Possible 300-mile (483-km) range as well
Ford’s latest and greatest supercar, the Ford GT, is still something of a mystery. Ford hasn’t released a set price, although we’re pretty sure it’s near $450,000 USD. It also hasn’t released the horsepower figures, although the company has stated it’s more than 600. And we don’t know how it drives—yet.
However, as Ford begins carrying out deliveries to those lucky few GT customers who were hand-selected by the Blue Oval to buy one, more information is also trickling out, with the latest video detailing the car’s drive modes and its instrument cluster.
In the video, Ford Performance dropped details the Ford GT’s drive modes and how these modes change the information relayed to the digital instrument display to the driver as they run through the supercar’s settings. There are five distinct settings: Normal, Wet, Sport, Track, and V-Max, and each changes the display to convey necessary information to the driver for that specific mode.
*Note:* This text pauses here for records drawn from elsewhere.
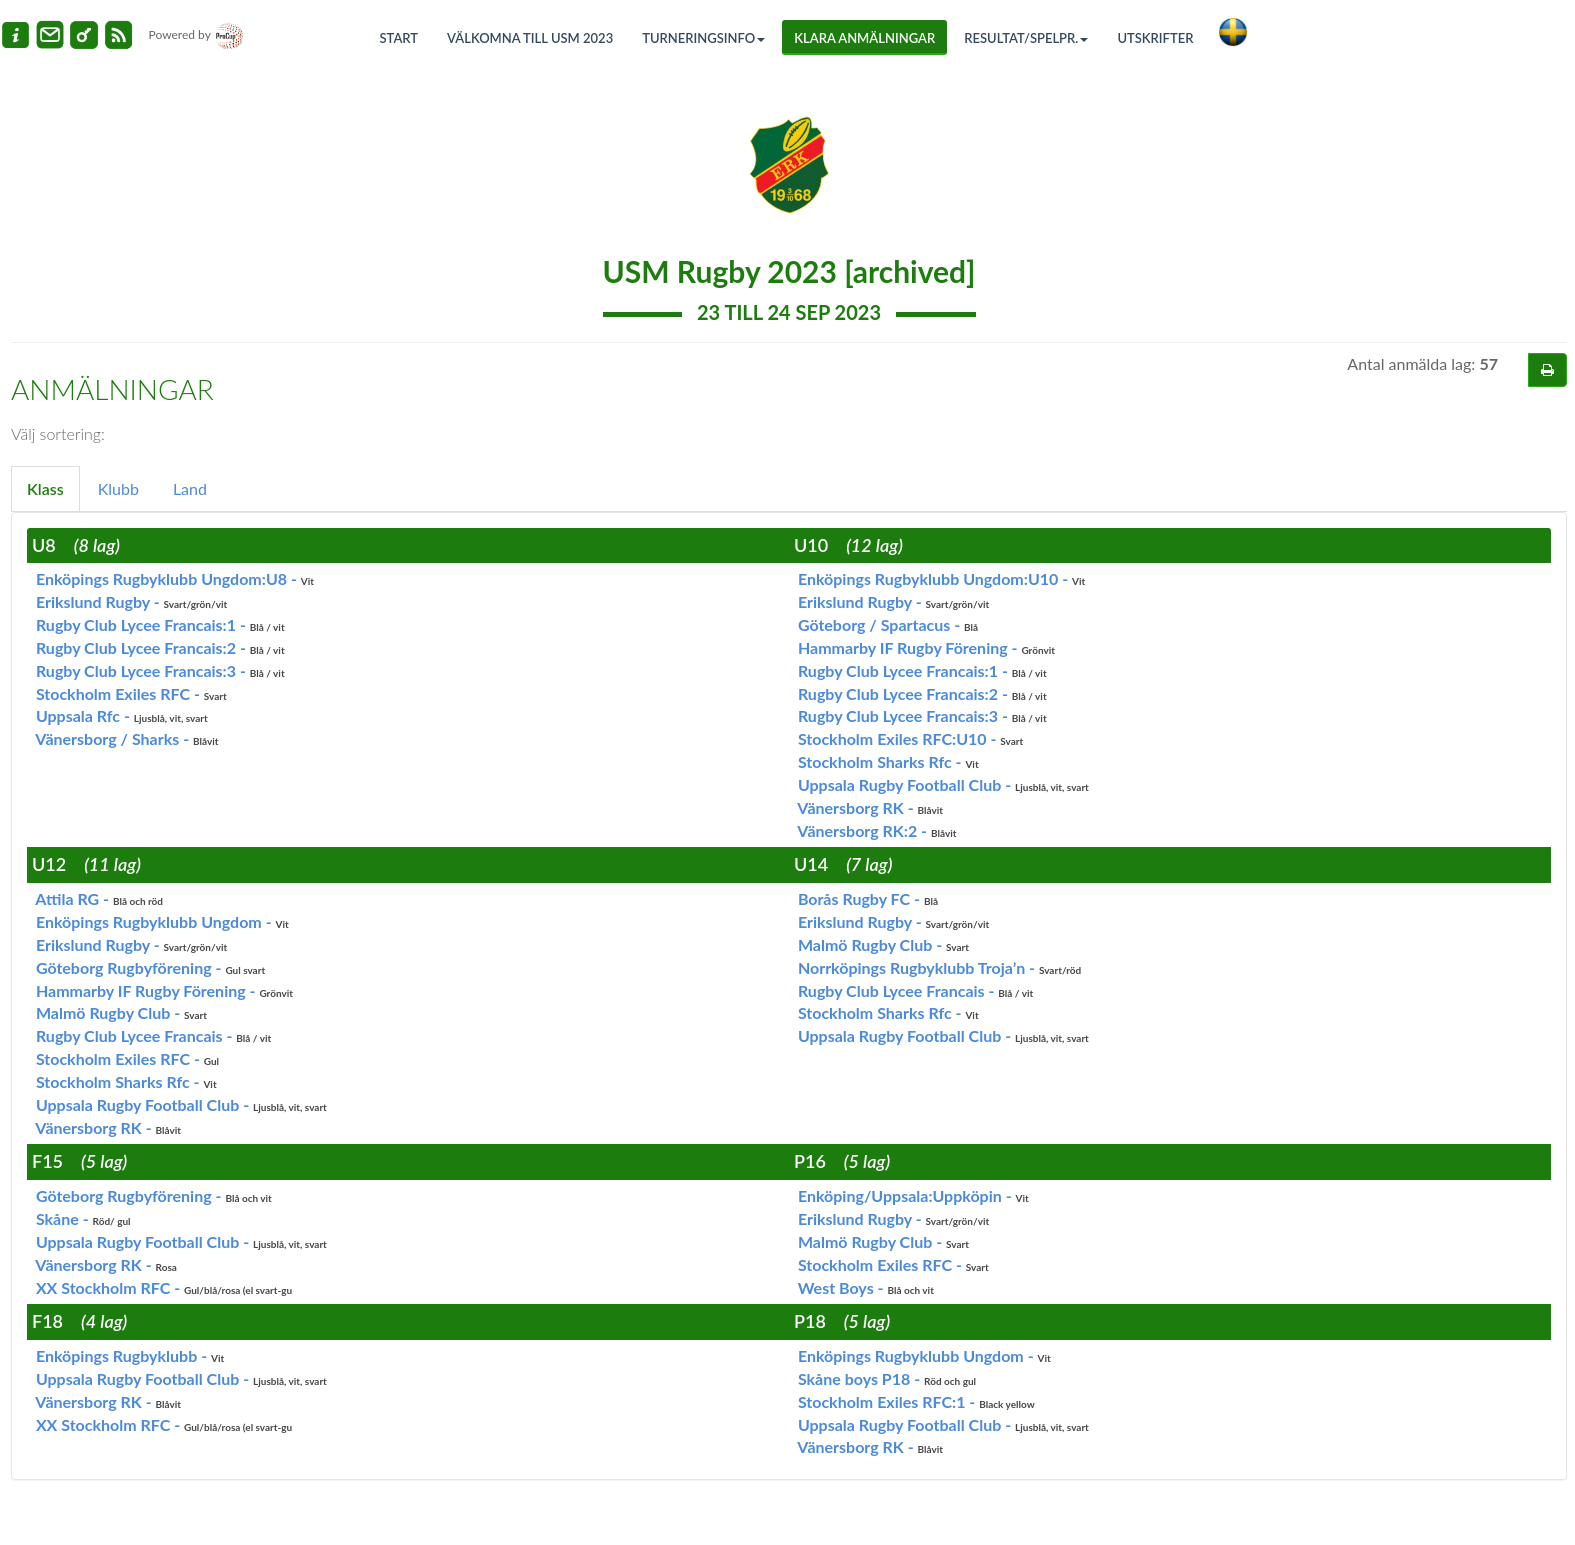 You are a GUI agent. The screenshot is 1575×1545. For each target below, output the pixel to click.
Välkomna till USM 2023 (530, 38)
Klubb (118, 488)
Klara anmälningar (864, 38)
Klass (45, 488)
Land (190, 488)
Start (399, 38)
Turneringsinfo (703, 38)
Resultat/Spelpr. (1026, 38)
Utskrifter (1155, 38) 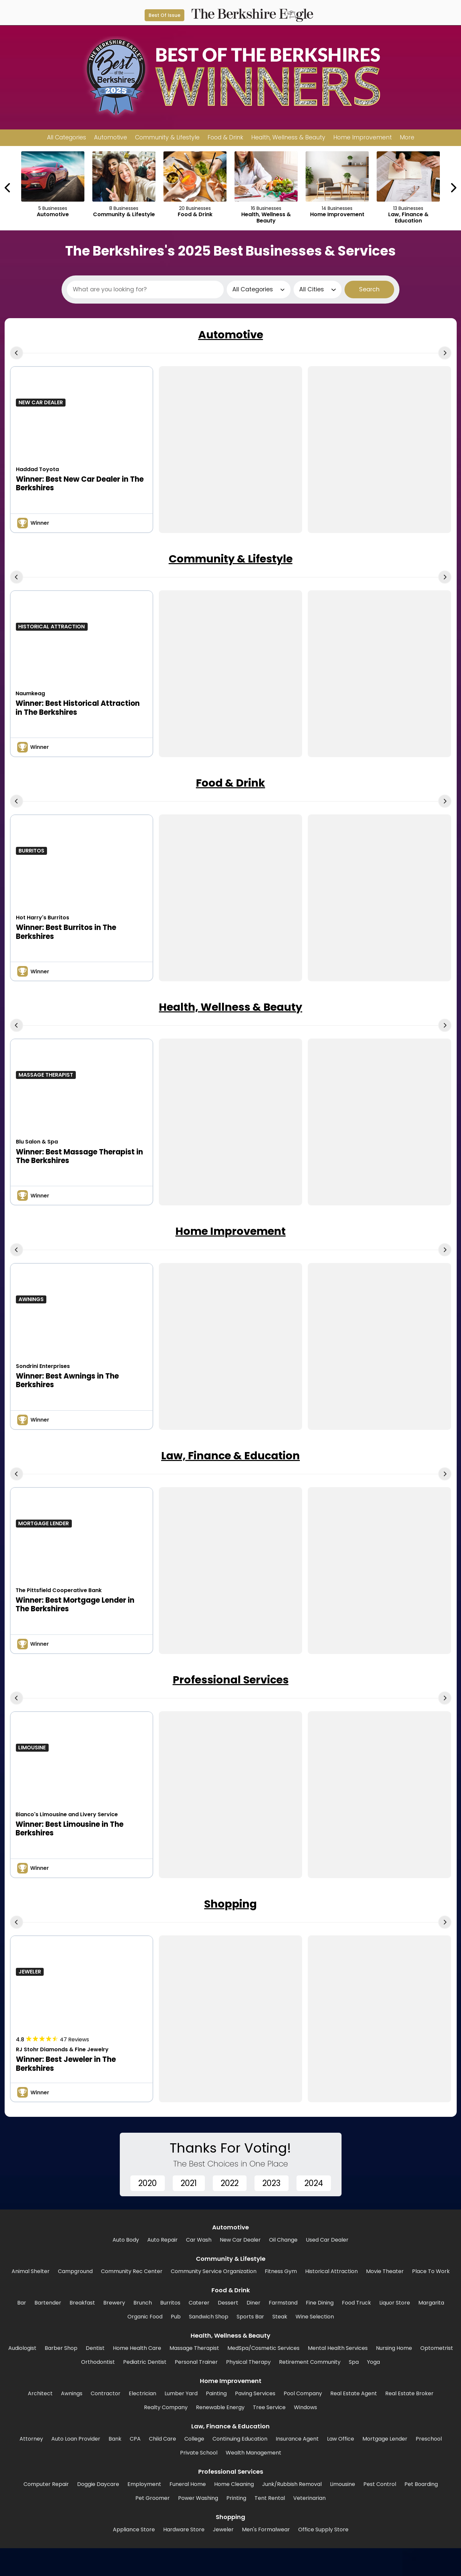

Important news bits gleaned from the video include the car’s fuel range and its likely top speed. While showing Normal mode in the upper left hand corner of the digital display, you can see the fuel tank readout, which doesn’t go over 285 miles (459 km) left in the tank, but there’s slightly less than a full tank indicated. This likely means the GT should do about 300 (483 km) or so miles between fillups if driving conservatively.
This also allows us to deduce how big the GT’s fuel tank is as its EPA rating was released a short time ago; rated at 11/18/14 mpg (21.4/13.1/16.8 L/100km) city/highway/combined. Using the combined cycle, the Ford GT’s fuel tank can likely hold 20-plus gallons, which isn’t surprising given that the Ford GT was built to race at the famed 24 Hours of Le Mans.
Secondly, Ford dropped a couple of still pictures of the digital display in V-Max mode that has a magical 216 mph (348 km/h) readout, possibly the supercar’s top speed. We’re not sure if that’s the official top speed, but if true, that’s about as fast as Porsche’s 918 Spyder and just slightly less than both the LaFerrari and P1.
“The GT’s cluster design is all about the driver in mind. It’s all about putting information they’re looking for in exactly a location that will be easy to see at speed, whether they’re driving on the track or driving on the road,” according to the video.